**About this exercise:**
Write out all the records exactly, and keep any images out.

Page segmentation data:
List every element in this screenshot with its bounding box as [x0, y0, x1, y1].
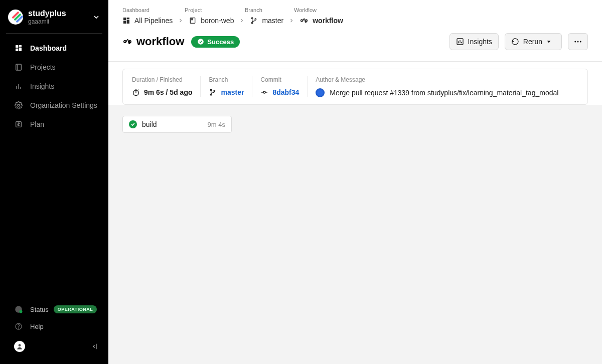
- job-name: build: [142, 120, 157, 128]
- breadcrumb-branch[interactable]: master: [250, 17, 283, 25]
- svg-rect-18: [127, 18, 129, 19]
- svg-rect-1: [19, 45, 22, 47]
- breadcrumb-all-pipelines[interactable]: All Pipelines: [122, 17, 173, 25]
- breadcrumb: All Pipelines boron-web: [122, 16, 588, 25]
- user-avatar[interactable]: [14, 341, 25, 352]
- svg-point-36: [574, 41, 576, 43]
- sidebar-item-label: Plan: [30, 120, 44, 128]
- git-branch-icon: [250, 17, 258, 25]
- sidebar-status[interactable]: Status OPERATIONAL: [0, 301, 108, 318]
- summary-label: Branch: [209, 76, 244, 83]
- workflow-icon: [122, 37, 132, 47]
- sidebar-bottom: Status OPERATIONAL Help: [0, 298, 108, 364]
- breadcrumb-label-workflow: Workflow: [294, 7, 317, 13]
- collapse-sidebar-icon[interactable]: [91, 342, 99, 350]
- button-label: Rerun: [523, 38, 542, 46]
- svg-line-42: [138, 90, 138, 90]
- svg-point-39: [133, 90, 139, 96]
- svg-rect-19: [127, 20, 129, 24]
- svg-point-43: [211, 89, 212, 91]
- chevron-down-icon: [92, 13, 100, 21]
- commit-link[interactable]: 8dabf34: [272, 88, 299, 96]
- more-actions-button[interactable]: [568, 33, 588, 50]
- commit-message: Merge pull request #1339 from studyplus/…: [330, 89, 558, 97]
- summary-branch: Branch master: [200, 76, 252, 97]
- svg-rect-4: [16, 64, 22, 70]
- author-avatar: [316, 88, 325, 97]
- svg-point-44: [211, 94, 212, 95]
- breadcrumb-project[interactable]: boron-web: [189, 17, 234, 25]
- sidebar-help[interactable]: Help: [0, 318, 108, 335]
- summary-label: Commit: [260, 76, 299, 83]
- svg-point-26: [301, 20, 303, 22]
- status-dot-icon: [14, 305, 23, 314]
- insights-button[interactable]: Insights: [449, 33, 499, 50]
- page-title: workflow: [136, 35, 184, 48]
- breadcrumb-label-project: Project: [185, 7, 245, 13]
- git-commit-icon: [260, 88, 268, 96]
- breadcrumb-text: workflow: [313, 17, 343, 25]
- svg-point-46: [263, 91, 265, 93]
- workflow-summary-card: Duration / Finished 9m 6s / 5d ago Branc…: [122, 69, 588, 105]
- title-row: workflow Success Insights Rerun: [122, 33, 588, 61]
- chevron-right-icon: [239, 18, 245, 24]
- svg-rect-0: [16, 45, 18, 48]
- sidebar-item-insights[interactable]: Insights: [0, 77, 108, 96]
- svg-rect-22: [192, 18, 192, 20]
- sidebar-item-plan[interactable]: Plan: [0, 115, 108, 134]
- svg-point-38: [580, 41, 581, 43]
- help-label: Help: [30, 323, 44, 330]
- repo-icon: [189, 17, 197, 25]
- insights-icon: [14, 82, 23, 91]
- rerun-button[interactable]: Rerun: [505, 33, 562, 50]
- svg-point-12: [20, 310, 23, 313]
- help-icon: [14, 322, 23, 331]
- breadcrumb-label-branch: Branch: [245, 7, 294, 13]
- chevron-right-icon: [288, 18, 294, 24]
- summary-value: 9m 6s / 5d ago: [144, 88, 192, 96]
- breadcrumb-text: master: [262, 17, 283, 25]
- org-name: studyplus: [28, 9, 66, 18]
- svg-point-14: [18, 328, 19, 328]
- org-logo: [8, 10, 23, 25]
- org-username: gaaamii: [28, 18, 66, 25]
- git-branch-icon: [209, 88, 217, 96]
- job-duration: 9m 4s: [208, 121, 225, 128]
- status-badge: OPERATIONAL: [54, 305, 97, 313]
- org-switcher[interactable]: studyplus gaaamii: [0, 0, 108, 31]
- stopwatch-icon: [132, 88, 140, 96]
- breadcrumb-label-dashboard: Dashboard: [122, 7, 185, 13]
- branch-link[interactable]: master: [221, 88, 244, 96]
- dashboard-icon: [14, 44, 23, 53]
- sidebar-item-label: Projects: [30, 63, 56, 71]
- status-pill-success: Success: [191, 36, 240, 48]
- success-check-icon: [129, 120, 137, 128]
- sidebar-item-org-settings[interactable]: Organization Settings: [0, 96, 108, 115]
- sidebar-item-label: Dashboard: [30, 44, 67, 52]
- summary-label: Author & Message: [316, 76, 570, 83]
- sidebar-item-label: Insights: [30, 82, 54, 90]
- gear-icon: [14, 101, 23, 110]
- chevron-right-icon: [178, 18, 184, 24]
- pipelines-icon: [122, 17, 130, 25]
- svg-point-30: [198, 39, 204, 45]
- button-label: Insights: [468, 38, 492, 46]
- svg-rect-20: [123, 21, 126, 24]
- projects-icon: [14, 63, 23, 72]
- svg-point-25: [255, 19, 256, 20]
- workflow-icon: [299, 16, 309, 25]
- breadcrumb-section-labels: Dashboard Project Branch Workflow: [122, 7, 588, 13]
- job-card-build[interactable]: build 9m 4s: [122, 116, 232, 133]
- sidebar-item-dashboard[interactable]: Dashboard: [0, 39, 108, 58]
- caret-down-icon: [546, 39, 555, 44]
- sidebar-item-projects[interactable]: Projects: [0, 58, 108, 77]
- svg-point-37: [577, 41, 579, 43]
- breadcrumb-workflow[interactable]: workflow: [299, 16, 343, 25]
- sidebar-nav: Dashboard Projects Insights Organization…: [0, 39, 108, 134]
- breadcrumb-text: All Pipelines: [134, 17, 173, 25]
- sidebar: studyplus gaaamii Dashboard Projects: [0, 0, 108, 364]
- workflow-graph: build 9m 4s: [108, 105, 602, 364]
- summary-duration: Duration / Finished 9m 6s / 5d ago: [132, 76, 200, 97]
- svg-point-15: [19, 344, 21, 346]
- svg-marker-35: [547, 41, 551, 43]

**Solution for this task:**
List every element in this screenshot with its bounding box as [x0, y0, x1, y1].
- job-name: build: [142, 120, 157, 128]
- breadcrumb-branch[interactable]: master: [250, 17, 283, 25]
- svg-rect-18: [127, 18, 129, 19]
- svg-rect-1: [19, 45, 22, 47]
- breadcrumb-all-pipelines[interactable]: All Pipelines: [122, 17, 173, 25]
- breadcrumb: All Pipelines boron-web: [122, 16, 588, 25]
- user-avatar[interactable]: [14, 341, 25, 352]
- svg-point-36: [574, 41, 576, 43]
- sidebar-item-label: Plan: [30, 120, 44, 128]
- git-branch-icon: [250, 17, 258, 25]
- sidebar-status[interactable]: Status OPERATIONAL: [0, 301, 108, 318]
- summary-label: Branch: [209, 76, 244, 83]
- workflow-icon: [122, 37, 132, 47]
- sidebar-bottom: Status OPERATIONAL Help: [0, 298, 108, 364]
- breadcrumb-label-workflow: Workflow: [294, 7, 317, 13]
- collapse-sidebar-icon[interactable]: [91, 342, 99, 350]
- button-label: Rerun: [523, 38, 542, 46]
- svg-line-42: [138, 90, 138, 90]
- svg-point-39: [133, 90, 139, 96]
- svg-rect-19: [127, 20, 129, 24]
- svg-point-43: [211, 89, 212, 91]
- chevron-down-icon: [92, 13, 100, 21]
- commit-link[interactable]: 8dabf34: [272, 88, 299, 96]
- more-actions-button[interactable]: [568, 33, 588, 50]
- commit-message: Merge pull request #1339 from studyplus/…: [330, 89, 558, 97]
- summary-branch: Branch master: [200, 76, 252, 97]
- svg-rect-4: [16, 64, 22, 70]
- author-avatar: [316, 88, 325, 97]
- svg-point-44: [211, 94, 212, 95]
- breadcrumb-project[interactable]: boron-web: [189, 17, 234, 25]
- sidebar-help[interactable]: Help: [0, 318, 108, 335]
- summary-label: Commit: [260, 76, 299, 83]
- svg-point-26: [301, 20, 303, 22]
- status-dot-icon: [14, 305, 23, 314]
- insights-button[interactable]: Insights: [449, 33, 499, 50]
- page-title: workflow: [136, 35, 184, 48]
- breadcrumb-label-project: Project: [185, 7, 245, 13]
- git-commit-icon: [260, 88, 268, 96]
- breadcrumb-text: workflow: [313, 17, 343, 25]
- svg-point-46: [263, 91, 265, 93]
- workflow-summary-card: Duration / Finished 9m 6s / 5d ago Branc…: [122, 69, 588, 105]
- title-row: workflow Success Insights Rerun: [122, 33, 588, 61]
- chevron-right-icon: [239, 18, 245, 24]
- svg-rect-0: [16, 45, 18, 48]
- sidebar-item-insights[interactable]: Insights: [0, 77, 108, 96]
- svg-rect-22: [192, 18, 192, 20]
- sidebar-item-plan[interactable]: Plan: [0, 115, 108, 134]
- svg-point-38: [580, 41, 581, 43]
- help-label: Help: [30, 323, 44, 330]
- repo-icon: [189, 17, 197, 25]
- insights-icon: [14, 82, 23, 91]
- rerun-button[interactable]: Rerun: [505, 33, 562, 50]
- svg-point-12: [20, 310, 23, 313]
- help-icon: [14, 322, 23, 331]
- breadcrumb-label-branch: Branch: [245, 7, 294, 13]
- chevron-right-icon: [288, 18, 294, 24]
- summary-value: 9m 6s / 5d ago: [144, 88, 192, 96]
- breadcrumb-text: master: [262, 17, 283, 25]
- org-name: studyplus: [28, 9, 66, 18]
- svg-point-14: [18, 328, 19, 328]
- org-logo: [8, 10, 23, 25]
- org-username: gaaamii: [28, 18, 66, 25]
- git-branch-icon: [209, 88, 217, 96]
- job-duration: 9m 4s: [208, 121, 225, 128]
- status-badge: OPERATIONAL: [54, 305, 97, 313]
- org-switcher[interactable]: studyplus gaaamii: [0, 0, 108, 31]
- stopwatch-icon: [132, 88, 140, 96]
- breadcrumb-label-dashboard: Dashboard: [122, 7, 185, 13]
- branch-link[interactable]: master: [221, 88, 244, 96]
- dashboard-icon: [14, 44, 23, 53]
- sidebar-item-label: Projects: [30, 63, 56, 71]
- status-pill-success: Success: [191, 36, 240, 48]
- success-check-icon: [129, 120, 137, 128]
- sidebar-item-org-settings[interactable]: Organization Settings: [0, 96, 108, 115]
- sidebar-item-label: Dashboard: [30, 44, 67, 52]
- summary-label: Author & Message: [316, 76, 570, 83]
- sidebar-item-label: Insights: [30, 82, 54, 90]
- gear-icon: [14, 101, 23, 110]
- chevron-right-icon: [178, 18, 184, 24]
- pipelines-icon: [122, 17, 130, 25]
- svg-point-30: [198, 39, 204, 45]
- button-label: Insights: [468, 38, 492, 46]
- svg-rect-20: [123, 21, 126, 24]
- projects-icon: [14, 63, 23, 72]
- svg-point-25: [255, 19, 256, 20]
- workflow-icon: [299, 16, 309, 25]
- breadcrumb-section-labels: Dashboard Project Branch Workflow: [122, 7, 588, 13]
- job-card-build[interactable]: build 9m 4s: [122, 116, 232, 133]
- sidebar-item-dashboard[interactable]: Dashboard: [0, 39, 108, 58]
- caret-down-icon: [546, 39, 555, 44]
- sidebar-item-projects[interactable]: Projects: [0, 58, 108, 77]
- svg-point-37: [577, 41, 579, 43]
- breadcrumb-workflow[interactable]: workflow: [299, 16, 343, 25]
- sidebar-nav: Dashboard Projects Insights Organization…: [0, 39, 108, 134]
- breadcrumb-text: All Pipelines: [134, 17, 173, 25]
- sidebar: studyplus gaaamii Dashboard Projects: [0, 0, 108, 364]
- workflow-graph: build 9m 4s: [108, 105, 602, 364]
- summary-duration: Duration / Finished 9m 6s / 5d ago: [132, 76, 200, 97]
- svg-point-15: [19, 344, 21, 346]
- svg-marker-35: [547, 41, 551, 43]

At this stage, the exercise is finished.